Sunday, March 31, 2013

Third Circuit Chooses Substance Over Form In UIM Rejection Case

Tort Talkers may recall previous posts here, and even an article, outlining the numerous Pennsylvania cases holding that UM/UIM rejection forms are required to follow the mandates of the applicable statute (75 Pa.C.S.A. Section 1731) to the letter in order to be upheld as valid.  Here is a LINK to my article on this topic entitled "Rejecting the Rejection."

The courts that have ruled on this issue to date have strictly applied the statute to the point that the addition or deletion of even one word to the mandated form has been deemed to render the rejection form invalid. Among the courts that have followed the state court decisions in ruling in this strict manner was the Federal Eastern District Court in the case of Robinson v. Travelers Indemnity Co. of America. 

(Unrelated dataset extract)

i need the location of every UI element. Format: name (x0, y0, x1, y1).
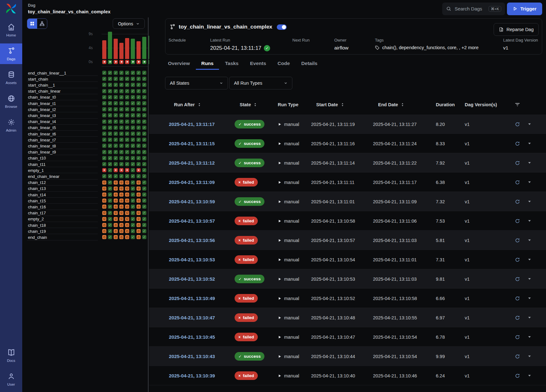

That decision however was vacated and reversed late last week by the United States Court of Appeals for the Third Circuit in a non-precedential Opinion issued in in Robinson v. Travelers Indemnity Company of America, No. 12-1888 (3rd Cir. March 21, 2013)(Rendell, Ambro, Vanaskie, J.J.)(Opinion by Rendell, J.)(marked non-precedential).

In this case, the underinsured motorist waiver form at issue contained the additional word of "motorist" in the phrase "underinsured coverage."  The word "motorist" is not found in the form mandated by the statutory language. 

The Claimant asserted that the inclusion of the additional word invalidated the form under Section 1731 of the MVFRL because it was not in specific compliance with the MVFRL.  As noted above, this argument was accepted as valid by the Eastern Federal District Court which invalidated the rejection form and ruled that the Claimant was entitled to UIM coverage.

In a non-precedential Opinion, the The Third Circuit reversed and ruled that the addition of the word "motorists" to the form served to clarify the wording of the form.  The Third Circuit stated that it did not desire to "elevate form over substance in a hyperliteral interpretation" of the law. 

Anyone wishing to review this decision may click HERE.

I send thanks to Attorney Scott Cooper of the Harrisburg law firm of Schmidt Kramer, and Attorney Paul Oven of the Moosic, PA law firm of Dougherty, Leventhal & Price for bringing this decision to my attention.